Data for this exercise:
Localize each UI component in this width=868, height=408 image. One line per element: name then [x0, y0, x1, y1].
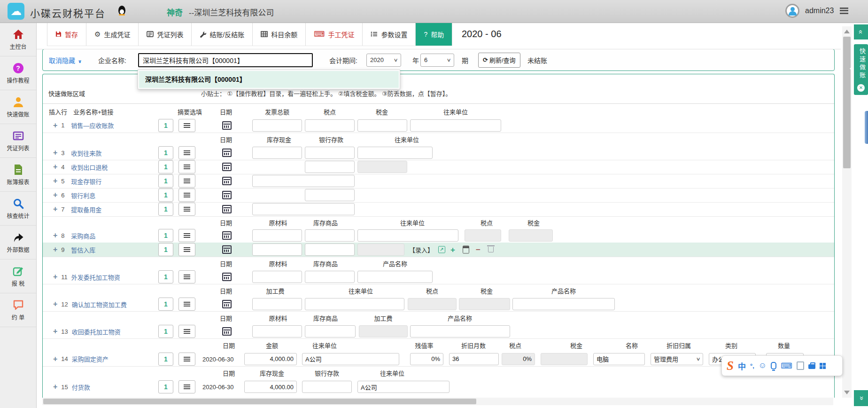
summary-list-button[interactable]: [178, 174, 195, 188]
summary-list-button[interactable]: [178, 353, 195, 366]
clipboard-icon[interactable]: [797, 361, 804, 370]
count-button[interactable]: 1: [158, 229, 173, 242]
insert-row-icon[interactable]: +: [53, 383, 57, 391]
calendar-icon[interactable]: [222, 300, 232, 308]
residual-rate-input[interactable]: [410, 353, 443, 365]
summary-list-button[interactable]: [178, 119, 195, 132]
partner-input[interactable]: [357, 229, 458, 242]
punctuation-icon[interactable]: °,: [750, 362, 754, 369]
stock-goods-input[interactable]: [305, 243, 355, 256]
calendar-icon[interactable]: [222, 121, 232, 130]
quick-accounting-rail-tab[interactable]: 快速做账 ✕: [854, 44, 868, 95]
depreciation-months-input[interactable]: [449, 353, 499, 365]
cancel-hide-link[interactable]: 取消隐藏∨: [49, 55, 82, 65]
sidebar-item-tutorial[interactable]: ? 操作教程: [0, 56, 36, 90]
close-tab-icon[interactable]: ✕: [857, 84, 865, 92]
insert-row-icon[interactable]: +: [53, 205, 57, 213]
help-button[interactable]: ? 帮助: [416, 23, 452, 46]
qq-penguin-icon[interactable]: [118, 6, 125, 15]
sogou-logo[interactable]: S: [727, 359, 734, 373]
horizontal-scrollbar[interactable]: [42, 398, 833, 405]
amount-input[interactable]: [244, 353, 297, 365]
menu-hamburger-icon[interactable]: [840, 8, 848, 14]
insert-row-icon[interactable]: +: [53, 328, 57, 335]
summary-list-button[interactable]: [178, 298, 195, 311]
summary-list-button[interactable]: [178, 188, 195, 202]
bank-deposit-input[interactable]: [305, 189, 355, 201]
cash-input[interactable]: [244, 381, 297, 393]
tax-rate-input[interactable]: [305, 119, 355, 132]
user-avatar-icon[interactable]: [785, 4, 799, 18]
count-button[interactable]: 1: [158, 325, 173, 338]
summary-list-button[interactable]: [178, 160, 195, 173]
calculator-icon[interactable]: [463, 246, 469, 254]
sidebar-item-audit-statistics[interactable]: 核查统计: [0, 192, 36, 226]
insert-row-icon[interactable]: +: [53, 149, 57, 157]
count-button[interactable]: 1: [158, 243, 173, 256]
count-button[interactable]: 1: [158, 188, 173, 202]
expand-rail-button[interactable]: «: [854, 390, 868, 406]
entry-tag[interactable]: 【录入】: [409, 245, 434, 254]
amount-input[interactable]: [252, 175, 355, 187]
company-name-input[interactable]: [138, 53, 313, 67]
apps-grid-icon[interactable]: [820, 363, 826, 369]
parameter-settings-button[interactable]: 参数设置: [363, 23, 416, 46]
insert-row-icon[interactable]: +: [53, 355, 57, 363]
insert-row-icon[interactable]: +: [53, 273, 57, 281]
suggestion-item[interactable]: 深圳兰芝科技有限公司【000001】: [139, 71, 399, 88]
raw-material-input[interactable]: [252, 271, 302, 283]
calendar-icon[interactable]: [222, 245, 232, 254]
summary-list-button[interactable]: [178, 380, 195, 393]
count-button[interactable]: 1: [158, 174, 173, 188]
sidebar-item-ledger-reports[interactable]: 账簿报表: [0, 158, 36, 192]
calendar-icon[interactable]: [222, 191, 232, 199]
business-link[interactable]: 现金存银行: [71, 177, 101, 186]
stock-goods-input[interactable]: [305, 271, 355, 283]
partner-input[interactable]: [305, 298, 404, 310]
sidebar-item-dashboard[interactable]: 主控台: [0, 23, 36, 56]
app-logo-cloud-icon[interactable]: ☁: [8, 3, 24, 20]
business-link[interactable]: 提取备用金: [71, 205, 101, 214]
calendar-icon[interactable]: [222, 273, 232, 281]
insert-row-icon[interactable]: +: [53, 300, 57, 308]
partner-input[interactable]: [302, 353, 399, 365]
add-icon[interactable]: +: [450, 246, 455, 254]
close-account-button[interactable]: 结账/反结账: [192, 23, 253, 46]
generate-voucher-button[interactable]: ⚙ 生成凭证: [86, 23, 139, 46]
date-value[interactable]: 2020-06-30: [202, 384, 234, 391]
scroll-down-arrow[interactable]: [844, 391, 850, 394]
chinese-mode-icon[interactable]: 中: [738, 360, 746, 372]
remove-icon[interactable]: −: [476, 246, 480, 254]
month-select[interactable]: 6∨: [420, 54, 454, 67]
count-button[interactable]: 1: [158, 119, 173, 132]
product-name-input[interactable]: [512, 298, 615, 310]
calendar-icon[interactable]: [222, 205, 232, 213]
processing-fee-input[interactable]: [252, 298, 302, 310]
cash-input[interactable]: [252, 147, 302, 159]
count-button[interactable]: 1: [158, 380, 173, 393]
voucher-list-button[interactable]: 凭证列表: [139, 23, 192, 46]
manual-voucher-button[interactable]: ⌨ 手工凭证: [306, 23, 363, 46]
summary-list-button[interactable]: [178, 146, 195, 159]
business-link[interactable]: 销售—应收账款: [71, 121, 114, 130]
count-button[interactable]: 1: [158, 270, 173, 283]
horizontal-scroll-thumb[interactable]: [43, 399, 476, 404]
calendar-icon[interactable]: [222, 149, 232, 157]
summary-list-button[interactable]: [178, 203, 195, 216]
stock-goods-input[interactable]: [305, 325, 356, 337]
insert-row-icon[interactable]: +: [53, 177, 57, 185]
sidebar-item-voucher-list[interactable]: 凭证列表: [0, 124, 36, 158]
calendar-icon[interactable]: [222, 231, 232, 240]
business-link[interactable]: 确认加工物资加工费: [72, 300, 127, 309]
asset-name-input[interactable]: [593, 353, 645, 365]
scroll-up-arrow[interactable]: [844, 30, 850, 33]
calendar-icon[interactable]: [222, 327, 232, 336]
business-link[interactable]: 采购固定资产: [72, 354, 108, 363]
summary-list-button[interactable]: [178, 325, 195, 338]
bank-deposit-input[interactable]: [302, 381, 352, 393]
business-link[interactable]: 收到出口退税: [71, 163, 108, 172]
count-button[interactable]: 1: [158, 353, 173, 366]
stock-goods-input[interactable]: [305, 229, 355, 242]
count-button[interactable]: 1: [158, 160, 173, 173]
invoice-total-input[interactable]: [252, 119, 302, 132]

Problem description: Show every line from the listing that contains "link".

Written response:
cancel-hide-link[interactable]: 取消隐藏∨: [49, 55, 82, 65]
business-link[interactable]: 现金存银行: [71, 177, 101, 186]
business-link[interactable]: 提取备用金: [71, 205, 101, 214]
business-link[interactable]: 销售—应收账款: [71, 121, 114, 130]
business-link[interactable]: 确认加工物资加工费: [72, 300, 127, 309]
business-link[interactable]: 采购固定资产: [72, 354, 108, 363]
business-link[interactable]: 收到出口退税: [71, 163, 108, 172]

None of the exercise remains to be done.